■ EXERCISE INSTRUCTIONS ■
Your job with the data below: print everything from the line that holds "Murdered By (2020)" down to the line that holds "specific AI agents", ends included, exactly, and nothing else.

■ SUPPLIED DATA ■
==========
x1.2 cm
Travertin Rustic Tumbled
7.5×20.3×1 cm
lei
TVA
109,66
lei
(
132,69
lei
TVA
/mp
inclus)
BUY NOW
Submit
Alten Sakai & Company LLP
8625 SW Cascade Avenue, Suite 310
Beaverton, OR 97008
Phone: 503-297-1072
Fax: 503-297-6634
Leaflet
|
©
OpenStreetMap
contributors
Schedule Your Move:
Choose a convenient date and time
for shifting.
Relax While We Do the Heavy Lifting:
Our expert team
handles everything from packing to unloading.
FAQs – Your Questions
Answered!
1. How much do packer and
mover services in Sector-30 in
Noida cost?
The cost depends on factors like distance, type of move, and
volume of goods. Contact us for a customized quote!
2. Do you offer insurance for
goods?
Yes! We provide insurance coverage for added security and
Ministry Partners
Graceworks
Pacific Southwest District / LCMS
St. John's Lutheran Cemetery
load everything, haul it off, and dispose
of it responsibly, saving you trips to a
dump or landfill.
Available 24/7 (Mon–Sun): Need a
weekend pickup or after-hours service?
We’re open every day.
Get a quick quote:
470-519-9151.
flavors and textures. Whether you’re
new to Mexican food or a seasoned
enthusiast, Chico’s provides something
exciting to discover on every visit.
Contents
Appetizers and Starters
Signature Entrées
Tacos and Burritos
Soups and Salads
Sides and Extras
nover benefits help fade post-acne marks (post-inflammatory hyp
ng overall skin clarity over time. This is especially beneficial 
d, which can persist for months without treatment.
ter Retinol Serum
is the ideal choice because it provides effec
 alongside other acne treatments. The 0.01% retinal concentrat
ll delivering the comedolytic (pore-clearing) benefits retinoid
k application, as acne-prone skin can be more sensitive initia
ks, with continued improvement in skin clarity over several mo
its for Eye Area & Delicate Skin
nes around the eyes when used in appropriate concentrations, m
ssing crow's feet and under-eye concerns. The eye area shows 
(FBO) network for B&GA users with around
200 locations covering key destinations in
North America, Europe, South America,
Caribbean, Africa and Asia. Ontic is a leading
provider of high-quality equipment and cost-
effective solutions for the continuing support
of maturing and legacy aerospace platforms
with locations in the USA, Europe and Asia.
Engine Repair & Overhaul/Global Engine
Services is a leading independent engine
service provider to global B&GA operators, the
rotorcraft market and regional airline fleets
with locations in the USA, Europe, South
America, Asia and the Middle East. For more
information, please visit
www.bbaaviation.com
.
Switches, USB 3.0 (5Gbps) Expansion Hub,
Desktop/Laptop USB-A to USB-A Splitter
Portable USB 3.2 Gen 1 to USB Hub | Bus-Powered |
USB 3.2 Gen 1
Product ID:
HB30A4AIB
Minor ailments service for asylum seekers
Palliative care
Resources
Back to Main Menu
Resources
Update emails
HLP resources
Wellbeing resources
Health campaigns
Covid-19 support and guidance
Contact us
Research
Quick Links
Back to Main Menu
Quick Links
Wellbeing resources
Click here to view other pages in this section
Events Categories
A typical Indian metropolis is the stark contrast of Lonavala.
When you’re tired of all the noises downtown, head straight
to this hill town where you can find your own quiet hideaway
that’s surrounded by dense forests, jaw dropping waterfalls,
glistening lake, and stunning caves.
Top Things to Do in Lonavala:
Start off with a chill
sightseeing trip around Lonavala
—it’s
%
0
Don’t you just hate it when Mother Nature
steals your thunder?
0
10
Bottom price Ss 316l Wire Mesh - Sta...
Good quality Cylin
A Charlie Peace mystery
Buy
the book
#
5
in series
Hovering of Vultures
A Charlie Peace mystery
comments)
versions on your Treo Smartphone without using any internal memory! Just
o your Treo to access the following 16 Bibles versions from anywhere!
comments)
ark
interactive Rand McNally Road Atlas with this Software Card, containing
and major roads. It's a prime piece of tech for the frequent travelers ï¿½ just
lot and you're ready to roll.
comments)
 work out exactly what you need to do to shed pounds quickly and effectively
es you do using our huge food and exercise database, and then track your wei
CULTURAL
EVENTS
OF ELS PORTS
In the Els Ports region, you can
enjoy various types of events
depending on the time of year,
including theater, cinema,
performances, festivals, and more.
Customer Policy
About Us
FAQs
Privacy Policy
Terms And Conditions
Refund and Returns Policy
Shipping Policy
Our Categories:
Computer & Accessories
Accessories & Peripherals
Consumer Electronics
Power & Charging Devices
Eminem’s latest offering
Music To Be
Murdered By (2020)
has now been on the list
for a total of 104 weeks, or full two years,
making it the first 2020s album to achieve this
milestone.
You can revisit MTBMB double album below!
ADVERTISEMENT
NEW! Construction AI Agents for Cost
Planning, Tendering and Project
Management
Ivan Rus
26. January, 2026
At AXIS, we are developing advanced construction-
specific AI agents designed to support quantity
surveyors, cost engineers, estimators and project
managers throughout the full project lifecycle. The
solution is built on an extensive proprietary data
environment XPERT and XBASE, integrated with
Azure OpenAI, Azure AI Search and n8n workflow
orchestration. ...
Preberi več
==========
■ EXERCISE SOLUTION ■
Murdered By (2020)
has now been on the list
for a total of 104 weeks, or full two years,
making it the first 2020s album to achieve this
milestone.
You can revisit MTBMB double album below!
ADVERTISEMENT
NEW! Construction AI Agents for Cost
Planning, Tendering and Project
Management
Ivan Rus
26. January, 2026
At AXIS, we are developing advanced construction-
specific AI agents designed to support quantity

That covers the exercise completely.